1. Wearing all black head-to-toe

2. Changing your distance on Tinder and then realizing you don’t wanna go all the way to Brooklyn for a hookup

3. Crying in public. Specifically crying on the subway at 2 a.m.

4. Sh*tting on New Jersey

5. Seasonal Affective Disorder

6. The New Yorker subscription tote bags

7. Under-eye bags

8. Vodka sodas

9. Running into your ex at Pret A Manger

10. Complaining about Mercury retrograde

11. “I’m the Carrie”

12. Tide to Go pens

13. Whispering “It smells like p*e” when you get on the subway

14. French bulldogs

15. Lexapro

16. Ordering trentas at Starbucks

17. Flirting with your super to get him to fix your toilet

18. Depression. Anxiety

19. Seeing Alec Baldwin outside of NYU

20. Flagels

21. Quoting podcasts semi-out of context

22. Wearing Yankees merch even though you don’t care about sports

23. Complaining about the L train

24. P*eing yourself at TAO nightclub

25. Taking an improv class with Upright Citizens Brigade

26. Street art that says “Fulfill your destiny”

mira_windisch / Via instagram.com

27. Judging people who wade into the fountain in Washington Square Park

28. Mini bottles of hand sanitizer from CVS

29. Telling everyone you’d never want to live in the suburbs

30. Hating children

31. Coffee sh*ts

32. Avoiding midtown

33. Being poor

34. Cutting out dairy

35. Feeling kind of sad for broken umbrellas left on the sidewalk

36. Making fun of LA for driving Priuses and other stuff

37. Accidentally dropping one AirPod onto the subway tracks

38. “I went to Gallatin”

39. Instagramming pics of yourself holding a coffee in Central Park or something

40. Fake leather jackets

41. Candles that smell like nature

42. Getting excited when you see a rare, mostly-white pigeon

43. Rollerblading across the Brooklyn Bridge (going towards Brooklyn, obvi)
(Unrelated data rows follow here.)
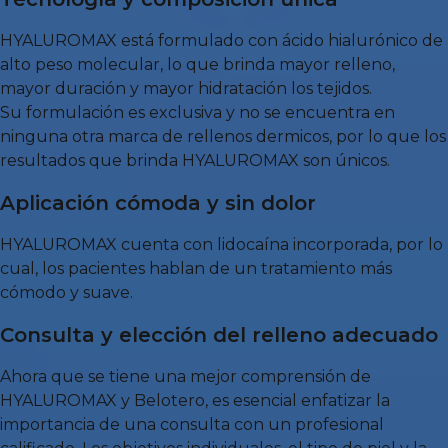
HYALUROMAX está formulado con ácido hialurónico de
alto peso molecular, lo que brinda mayor relleno,
mayor duración y mayor hidratación los tejidos.
Su formulación es exclusiva y no se encuentra en
ninguna otra marca de rellenos dermicos, por lo que los
resultados que brinda HYALUROMAX son únicos.
Aplicación cómoda y sin dolor
HYALUROMAX cuenta con lidocaína incorporada, por lo
cual, los pacientes hablan de un tratamiento más
cómodo y suave.
Consulta y elección del relleno adecuado
Ahora que se tiene una mejor comprensión de
HYALUROMAX y Belotero, es esencial enfatizar la
importancia de una consulta con un profesional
44. Having a panic attack in the household aisle at Duane Reade

kadenceneill / Via instagram.com

45. Ordering wine on Postmates. And ordering Insomnia Cookies 30 minutes later

46. Strong calves

47. Strong immune systems

48. Weak intellectual arguments

49. Ending a relationship solely because they live above 143rd Street

50. Dogs in booties

51. Throwing up on the Ikea ferry

52. Missing your subway stop after Sunday brunch

53. Going to The Strand and only buying a pair of socks with pugs on them

54. Bushwick bangs

55. Getting Artichoke Pizza after going out even though you said you were cutting out dairy

56. Praying your Uber driver doesn’t talk to you

57. Making up a life story for every rat you see on the subway tracks

58. Drinking water

59. Specifically out of a knock-off Swell

60. And lastly, how blue Alec Baldwin’s eyes are in person.